"How do you sum up COVID-19 from the ICU coalface?" - Prof Brian Allwood

 

Professor Brian Allwood is an award-winning pulmonologist who spent 2020 working in the COVID-19 ICU at Tygerberg Hospital in Cape Town. He shares his experience of the pandemic and of being among the first to get the vaccine against COVID-19.

Listen: Prof Brian Allwood describes his experience at the frontlines of the COVID-19 pandemic:

Professor Brian Allwood says the vaccine is an important step for all South Africans to take in the fight against COVID-19. "People ask me if the vaccine is safe, and my answer is that I've had it. Nothing speaks louder than that."

The recipient of the 2016 Discovery Foundation MGH Award spent a year at Massachusetts General Hospital in the US where he learned life-saving principles. In 2020, he worked at the forefront of the pandemic in the COVID-19 intensive-care unit at Tygerberg Hospital in Cape Town.

Prof Allwood takes us to the coalface of COVID-19

The 46-year-old shares his inside view of the pandemic: "How do you sum up COVID-19 from the ICU coalface? It's been intense, and that's the understatement of the year. In the critical-care unit we've seen the sickest of the sick patients, and we've seen unprecedented deaths."

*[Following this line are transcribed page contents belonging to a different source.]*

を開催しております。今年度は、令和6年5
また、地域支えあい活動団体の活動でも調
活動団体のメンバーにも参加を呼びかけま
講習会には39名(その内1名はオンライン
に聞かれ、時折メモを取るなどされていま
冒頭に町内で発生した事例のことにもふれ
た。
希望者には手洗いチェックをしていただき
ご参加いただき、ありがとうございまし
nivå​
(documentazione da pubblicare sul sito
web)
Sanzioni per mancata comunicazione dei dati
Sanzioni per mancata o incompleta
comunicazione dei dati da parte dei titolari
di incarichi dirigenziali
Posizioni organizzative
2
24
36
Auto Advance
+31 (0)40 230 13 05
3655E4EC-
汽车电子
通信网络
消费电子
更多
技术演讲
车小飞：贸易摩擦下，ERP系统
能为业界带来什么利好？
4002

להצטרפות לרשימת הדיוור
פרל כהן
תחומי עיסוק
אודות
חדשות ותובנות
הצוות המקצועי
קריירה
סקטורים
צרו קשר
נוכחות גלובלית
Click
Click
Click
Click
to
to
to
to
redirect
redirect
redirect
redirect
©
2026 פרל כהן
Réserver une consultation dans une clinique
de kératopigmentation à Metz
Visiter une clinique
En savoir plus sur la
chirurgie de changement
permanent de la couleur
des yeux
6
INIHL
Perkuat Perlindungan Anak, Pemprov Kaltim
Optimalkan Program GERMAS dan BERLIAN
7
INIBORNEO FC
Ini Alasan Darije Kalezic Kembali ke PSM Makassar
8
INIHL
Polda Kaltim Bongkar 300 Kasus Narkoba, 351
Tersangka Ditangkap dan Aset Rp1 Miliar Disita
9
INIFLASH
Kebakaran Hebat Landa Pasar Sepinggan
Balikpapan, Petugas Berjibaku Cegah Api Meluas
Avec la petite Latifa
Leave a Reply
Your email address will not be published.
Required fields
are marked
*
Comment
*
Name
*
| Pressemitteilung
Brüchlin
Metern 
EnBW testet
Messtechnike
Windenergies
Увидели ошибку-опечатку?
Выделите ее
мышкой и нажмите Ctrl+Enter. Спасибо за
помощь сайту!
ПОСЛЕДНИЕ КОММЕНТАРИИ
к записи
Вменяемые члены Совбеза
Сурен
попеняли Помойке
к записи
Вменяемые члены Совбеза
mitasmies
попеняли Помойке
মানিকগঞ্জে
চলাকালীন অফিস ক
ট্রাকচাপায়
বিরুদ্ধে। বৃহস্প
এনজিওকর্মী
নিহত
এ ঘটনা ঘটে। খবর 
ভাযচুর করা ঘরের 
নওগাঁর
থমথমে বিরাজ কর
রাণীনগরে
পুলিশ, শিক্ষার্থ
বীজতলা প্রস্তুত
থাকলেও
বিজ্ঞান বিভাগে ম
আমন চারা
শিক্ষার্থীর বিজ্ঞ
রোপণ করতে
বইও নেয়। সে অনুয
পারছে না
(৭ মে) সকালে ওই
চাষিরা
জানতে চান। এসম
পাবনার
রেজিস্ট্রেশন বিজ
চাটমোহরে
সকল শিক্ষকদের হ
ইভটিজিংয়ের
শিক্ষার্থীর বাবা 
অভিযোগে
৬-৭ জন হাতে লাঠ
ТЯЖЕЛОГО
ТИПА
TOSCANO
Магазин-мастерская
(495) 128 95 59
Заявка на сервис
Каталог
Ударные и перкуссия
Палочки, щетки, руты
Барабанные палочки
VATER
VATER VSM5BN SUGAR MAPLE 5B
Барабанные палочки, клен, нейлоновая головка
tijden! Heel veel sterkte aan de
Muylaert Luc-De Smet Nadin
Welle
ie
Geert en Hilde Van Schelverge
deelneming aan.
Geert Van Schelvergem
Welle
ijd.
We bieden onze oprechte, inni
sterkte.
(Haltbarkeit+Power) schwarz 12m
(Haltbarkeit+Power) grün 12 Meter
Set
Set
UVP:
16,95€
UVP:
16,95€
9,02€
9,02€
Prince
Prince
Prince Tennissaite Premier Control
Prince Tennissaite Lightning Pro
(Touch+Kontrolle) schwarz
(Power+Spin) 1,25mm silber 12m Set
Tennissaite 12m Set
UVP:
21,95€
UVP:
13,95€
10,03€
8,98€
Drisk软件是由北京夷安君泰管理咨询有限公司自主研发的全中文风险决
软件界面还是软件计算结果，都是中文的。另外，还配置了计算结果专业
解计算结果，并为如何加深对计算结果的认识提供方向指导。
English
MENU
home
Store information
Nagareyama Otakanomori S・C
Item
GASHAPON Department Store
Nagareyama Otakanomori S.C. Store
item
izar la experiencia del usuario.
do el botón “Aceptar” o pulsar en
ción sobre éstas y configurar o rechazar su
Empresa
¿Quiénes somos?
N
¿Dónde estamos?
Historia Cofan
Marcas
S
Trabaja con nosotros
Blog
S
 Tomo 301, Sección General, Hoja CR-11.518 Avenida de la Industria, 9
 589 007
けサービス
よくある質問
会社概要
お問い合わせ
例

"It's been almost a year to the day since we admitted our first patient at Tygerberg Hospital into the ICU," he reflects. "There have been some real moments of success and victory and then there have been moments of desperation and heart break when we lost patients that we tried so hard to save."

"I try to keep perspective"

How does he cope with the pressure and heartache? "Everybody around the world has felt the impact of lockdown and COVID-19. Personally, I've tried to cope by keeping perspective and, where possible, I try to keep a sense of humour."

"I try to give as much as I can when I'm at work," he adds. "When I leave, I try to do things that will restore and refocus me - things like going for walks, spending time with family, having a quiet drink, sitting outside. Nature and cycling can be very restorative."

Vaccine puts a spring in Prof Allwood's step

"One of the high moments that stands out is getting the first vaccines into our hospital," Prof Allwood says. "I was very fortunate to be among the first people to get the vaccine. I got mine on day two [18 February 2021] of the vaccine rollout of South Africa."

He says taking the vaccine is like letting go of your breath after holding it for a year. "There's a sense of relief that you have some level of protection against this virus. You almost feel a little bit lighter."


Pulmonologist Prof Brian Allwood was among the first to get the vaccine against COVID-19.

"It's not to say you can't still get the virus or that you can abandon all the PPE or the hand washing," he adds, "but on a personal level it has made my walk to the hospital a little easier and it's put a spring in my step from day to day."

"We must get vaccinated for our loved ones"

His message to all of us? "We all want to get over this. We all want to look at COVID-19 in the rear-view mirror. The vaccine is a really important step in getting a level of immunity that will mean COVID-19 is a thing of the past. We need to consider the benefits of these vaccines as they relate to the risks. And we must remember that new data is coming out daily."

"One of the things we need to realise is that the people who are most at risk from COVID-19 are probably not ourselves," Prof Allwood says. "We must get vaccinated with this in mind."

"Yes, the vaccine will protect you, but it's also going to protect the people you love and those who are vulnerable in our society," he concludes. "If we all get vaccinated, the level of immunity rises and all those people are protected. I would encourage everyone to get vaccinated so that everyone's protected."